Phase Evolution During Perovskite Formation – An Insight from Pair Distribution Function
Sandy Sanchez a, Ullrich Steiner b, Xiao Hua c
a EPFL, Switzerland
b Adolphe Merkle Institute, University of Fribourg, Switzerland
c Lancaster University, UK
Proceedings of Online Conference on Atomic-level Characterisation of Hybrid Perovskites (HPATOM2)
Online, Spain, 2022 February 2nd - 3rd
Organizers: Michael Hope and Eve Mozur
Invited Speaker, Xiao Hua, presentation 008
DOI: https://doi.org/10.29363/nanoge.hpatom.2022.008
Publication date: 30th October 2021

To produce perovskite thin films with high device performances, various fabrication methodologies have been developed leading to thin films with different surface structures and crystal morphologies. Whilst tremendous efforts have been devoted to characterizing macro- and microscopic structures within these films to better understand the processing-property-performance relationship, the materials’ atomic structure and its influence on device performance remain poorly understood. Therefore, we employed pair distribution function (PDF) analysis of X-ray total scattering data to obtain crystallographic and compositional information of methylammonium-lead-iodide (MAPbI3) thin films[1].
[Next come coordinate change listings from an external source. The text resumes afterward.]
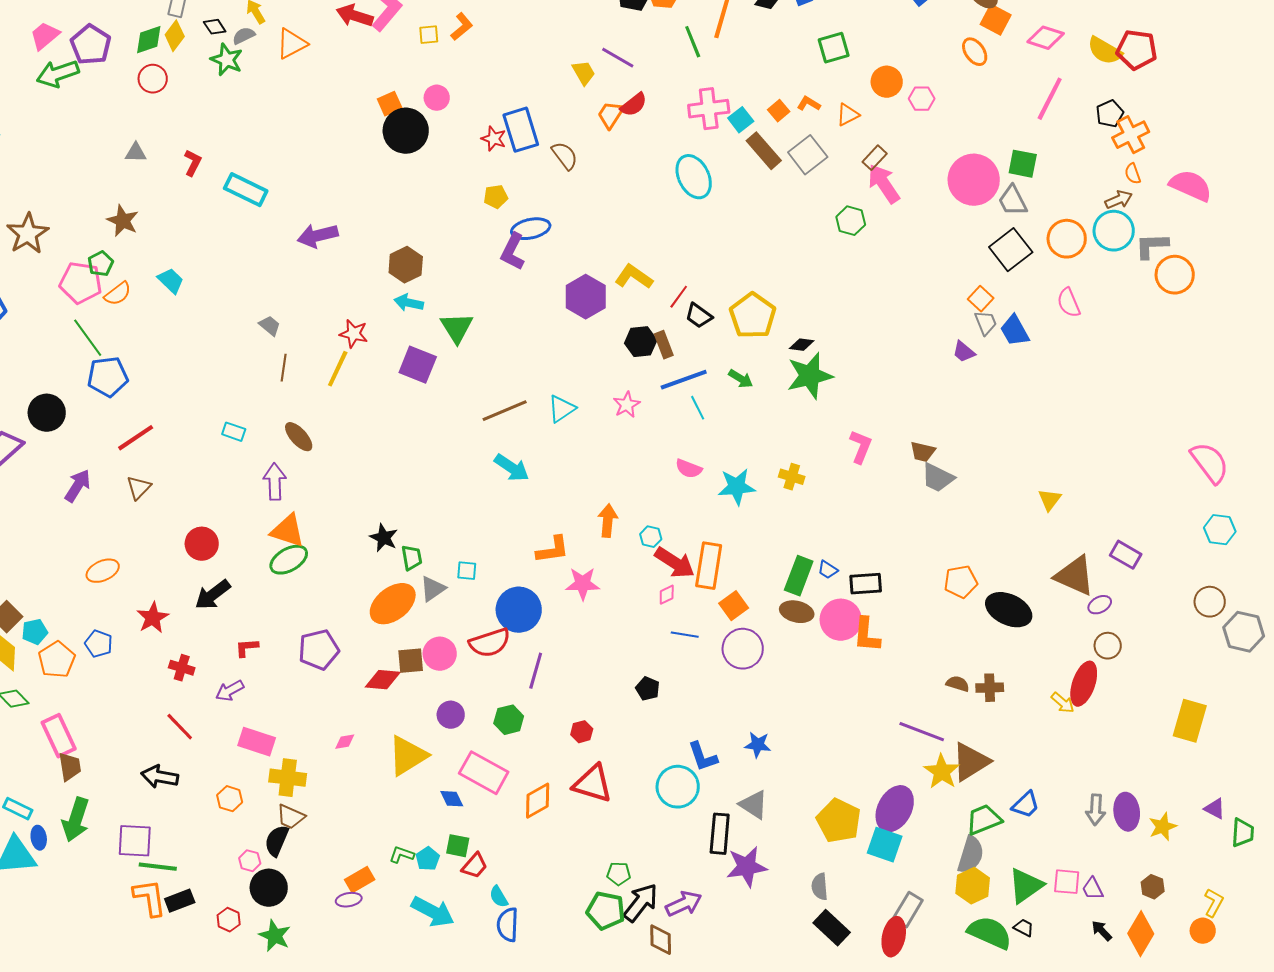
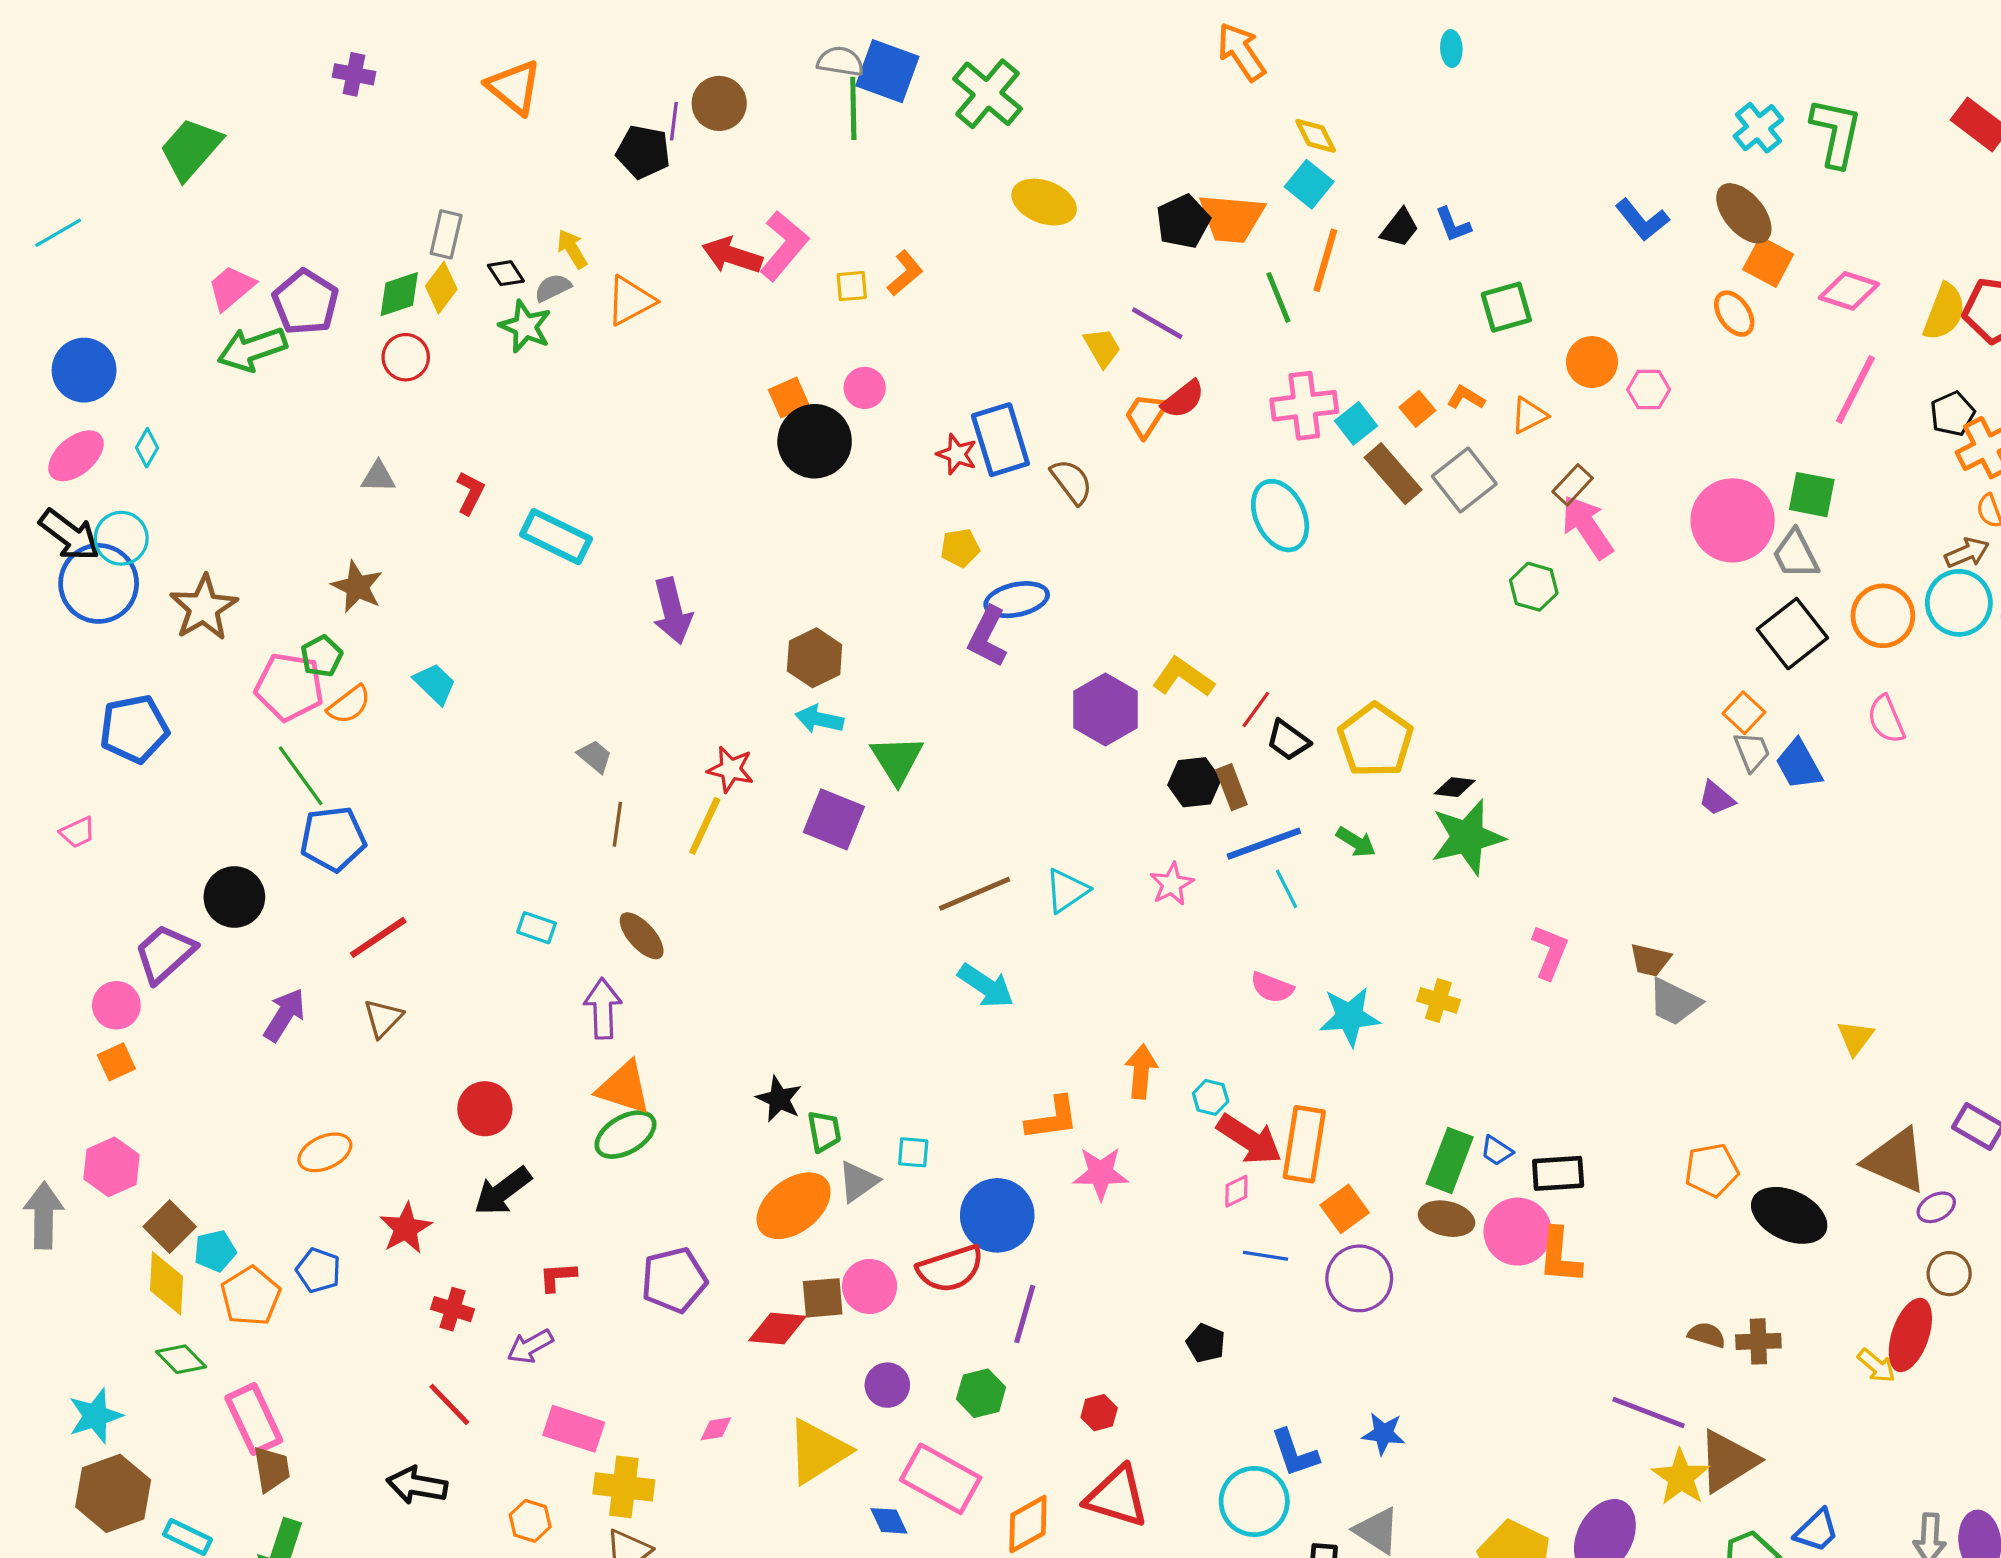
yellow semicircle: (1105, 51) -> (1944, 312), turned -99
purple arrow: (318, 236) -> (672, 611), turned -90

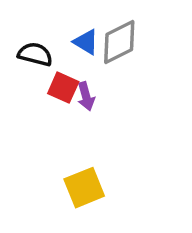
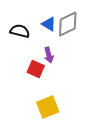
red square: (63, 88) -> (36, 69), moved

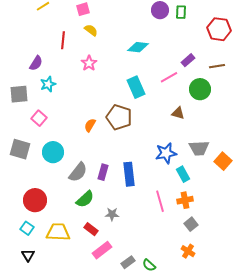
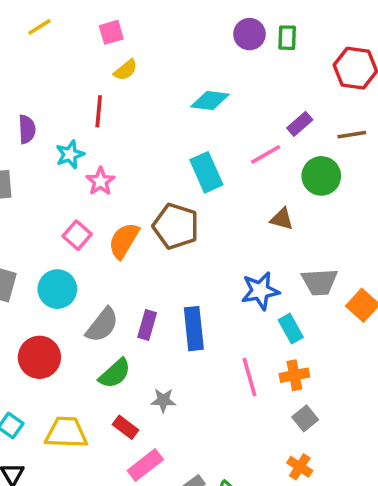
yellow semicircle: (91, 30) -> (126, 70), turned 104
red line: (63, 40) -> (99, 111), moved
purple semicircle: (36, 63) -> (27, 129), turned -35
pink star: (89, 63) -> (100, 181), moved
cyan star: (48, 84) -> (70, 154), moved
pink square: (39, 118) -> (77, 235), moved
orange semicircle: (90, 125) -> (124, 241), size x1.5
red circle: (35, 200) -> (39, 357), moved

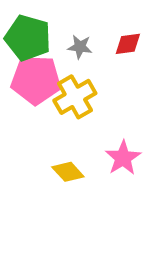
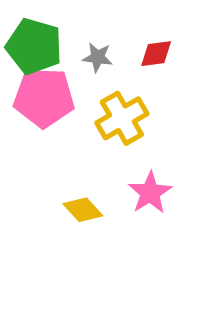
yellow cross: (75, 97) -> (122, 118), moved

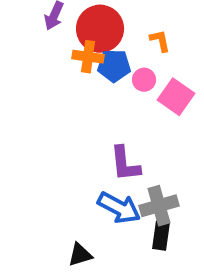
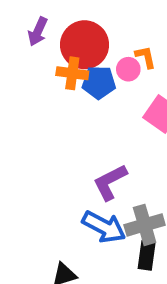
pink circle: (144, 80) -> (128, 69), moved
purple L-shape: (125, 164) -> (110, 182), turned 69

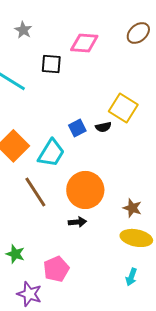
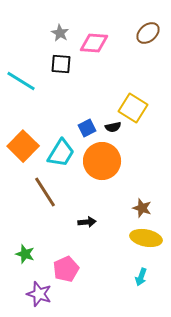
gray star: (23, 30) -> (60, 33), moved
orange circle: (85, 190) -> (102, 161), moved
We studied a series of MAPbI3 thin films prepared by the conventional antisolvent method and our recently developed new approach via flash infrared annealing (FIRA)[2]. Combining with the XRD data from the X-ray total scattering experiments, we identified two intermediate phases present in considerable quantities (> 30 wt%) and exhibiting very short structure coherence lengths (< 2 nm). These intermediates form sequentially upon annealing, adopting a 2D layered stacking arrangement, which seems to be structurally related to the PbI2 precursor and eventually transforms into the 3D perovskite at high temperatures. The presence of the intermediate(s) was observed in all samples, regardless of the thin-film preparation method. Further annealing results in a degradation of the thin film where both the intermediates and the perovskite decompose to PbI2. We also found that the presence of these intermediates and PbI2 is associated with a reduced power conversion efficiency, suggesting further improvement in film preparation to minimise these secondary phases is crucial to enhance the overall device performance. 

This work offers critical insight into the perovskite formation pathway and highlights the advantage of total scattering as a promising modern technique to establish the important link between the short-range structures of the perovskite materials and their functionalities.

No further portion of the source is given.